“Yesterday, Phoebe mentioned that her Uncle Rowen hasn’t been around much. Is everything okay at home?” the teacher pressed.
Penny stared at the woman and formulated a reply.
Not really. Besides being a crap uncle, he kissed me like I made up the entirety of his universe, then left after saying he’d made a terrible error in judgment and has been MIA for the last week.
Jesus! No, she couldn’t say that!
She pasted another grin to her face, but on the inside, she was fuming. “Rowen’s got a video game release coming up, and there’s quite a bit of work to be done,” she answered, going for professional instead of cuckoo for Cocoa Puffs crazy.
“I understand. Thanks for letting me know,” Mrs. Bergen answered.
“I’m sure things will get back to normal soon,” Penny added, hating herself for having to cover for the man.
The teacher nodded. “And I wanted to check on Phoebe’s incentive for her spelling test accomplishment. It’s important to follow through when you set an expectation and a reward for a child. Rowen told Phoebe that after she earned good grades on her last five spelling tests, she’d get the boat reward. Today is the fifth test. Phoebe’s doing so well, and after what she’s been through, I wanted to make sure we were on the same page.”
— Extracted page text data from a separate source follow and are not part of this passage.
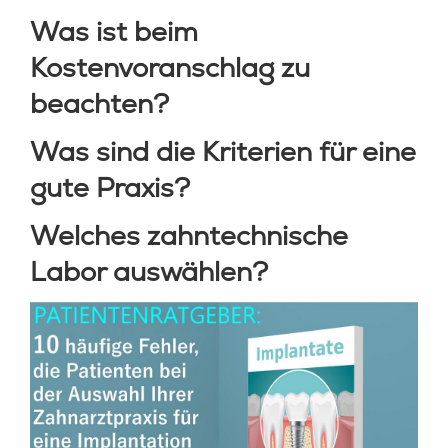
LEISTUNGEN
Was ist beim
Kostenvoranschlag zu
KOSTEN
beachten?
SERVICE
Was sind die Kriterien für eine
KONTAKT
gute Praxis?
BLOG
Welches zahntechnische
Labor auswählen?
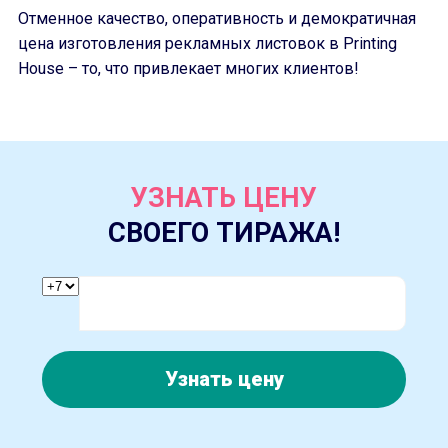
Отменное качество, оперативность и демократичная
цена изготовления рекламных листовок в Printing
House – то, что привлекает многих клиентов!
УЗНАТЬ ЦЕНУ
СВОЕГО ТИРАЖА!
Узнать цену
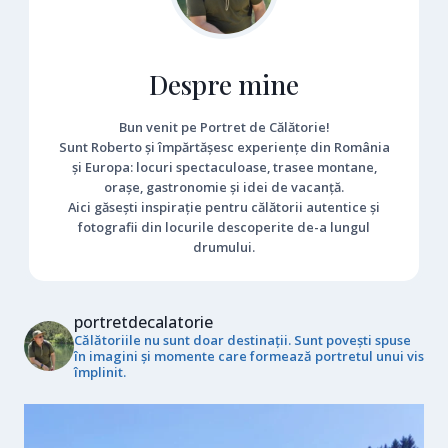
Despre mine
Bun venit pe Portret de Călătorie!
Sunt Roberto și împărtășesc experiențe din România
și Europa: locuri spectaculoase, trasee montane,
orașe, gastronomie și idei de vacanță.
Aici găsești inspirație pentru călătorii autentice și
fotografii din locurile descoperite de-a lungul
drumului.
portretdecalatorie
Călătoriile nu sunt doar destinații. Sunt povești spuse
în imagini și momente care formează portretul unui vis
împlinit.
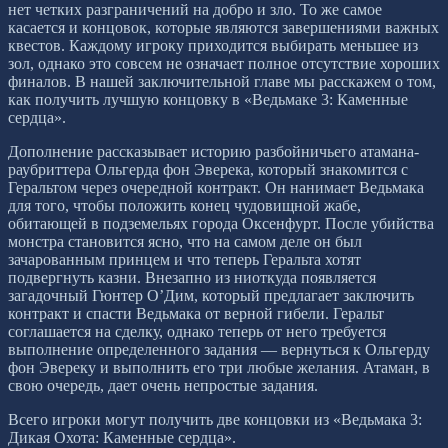
нет четких разграничений на добро и зло. То же самое
касается и концовок, которые являются завершениями важных
квестов. Каждому игроку приходится выбирать меньшее из
зол, однако это совсем не означает полное отсутствие хороших
финалов. В нашей заключительной главе мы расскажем о том,
как получить лучшую концовку в «Ведьмаке 3: Каменные
сердца».
Дополнение рассказывает историю разбойничьего атамана-
раубриттера Ольгерда фон Эверека, который знакомится с
Геральтом через очередной контракт. Он нанимает Ведьмака
для того, чтобы положить конец чудовищной жабе,
обитающей в подземельях города Оксенфурт. После убийства
монстра становится ясно, что на самом деле он был
зачарованным принцем и что теперь Геральта хотят
подвергнуть казни. Внезапно из ниоткуда появляется
загадочный Гюнтер О’Дим, который предлагает заключить
контракт и спасти Ведьмака от верной гибели. Геральт
соглашается на сделку, однако теперь от него требуется
выполнение определенного задания — вернуться к Ольгерду
фон Эвереку и выполнить его три любые желания. Атаман, в
свою очередь, дает очень непростые задания.
Всего игроки могут получить две концовки из «Ведьмака 3:
Дикая Охота: Каменные сердца».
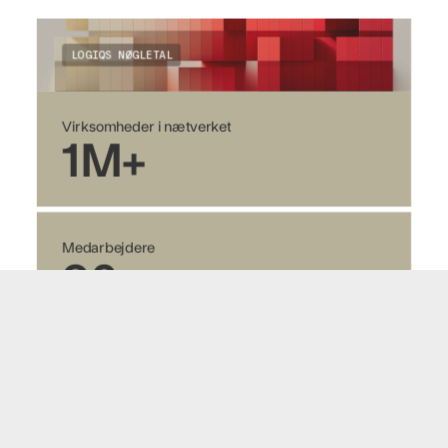
LOGIQS NØGLETAL
Virksomheder i nætverket
1M+
Medarbejdere
90
Kunder
3500+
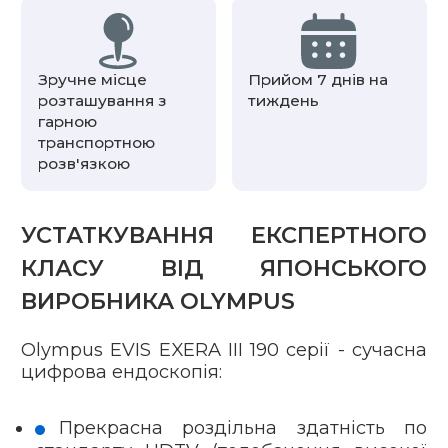
Зручне місце
Прийом 7 днів на
розташування з
тиждень
гарною
транспортною
розв'язкою
УСТАТКУВАННЯ ЕКСПЕРТНОГО
КЛАСУ ВІД ЯПОНСЬКОГО
ВИРОБНИКА OLYMPUS
Olympus EVIS EXERA III 190 серії - сучасна
цифрова ендоскопія:
Прекрасна роздільна здатність по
“We are totally on the same page. I’ll make sure to remind him of his obligations and responsibilities,” she replied, formulating how she would convey this message—with maximum impact.
Oh yes! But she’d be doing a hell of a lot more than gently reminding the hallway kissing highwayman. Okay, that might be an exaggeration, but she was a writer. This is how her mind worked—creative licenses and all.
She waved goodbye to the teacher, then caught a glimpse of Phoebe playing hopscotch with a group of children. Her heart went out to the girl as a fresh wave of anger laced with indignation flooded her system.
Hell hath no fury like a woman kissed then dissed who only wants what’s best for a sweet little girl.
He didn’t know it, but Rowen Gale was about to get one epic wake-up call!
Eleven
Penny
Penny groanedas she looked for a parking spot in the Crystal Creek business district. It was a gorgeous spring day—not a cloud in the sky. And from the sea of cars circling the streets, it appeared that half of the city had decided to head to the trendy neighborhood, which turned out to be a significant pain in the ass. It was damned hard to give someone a piece of your mind when you couldn’t find a place to leave your Lamborghini.
She blew out a sharp breath, then circled around the small park across from Gale Gaming when a truck pulled away.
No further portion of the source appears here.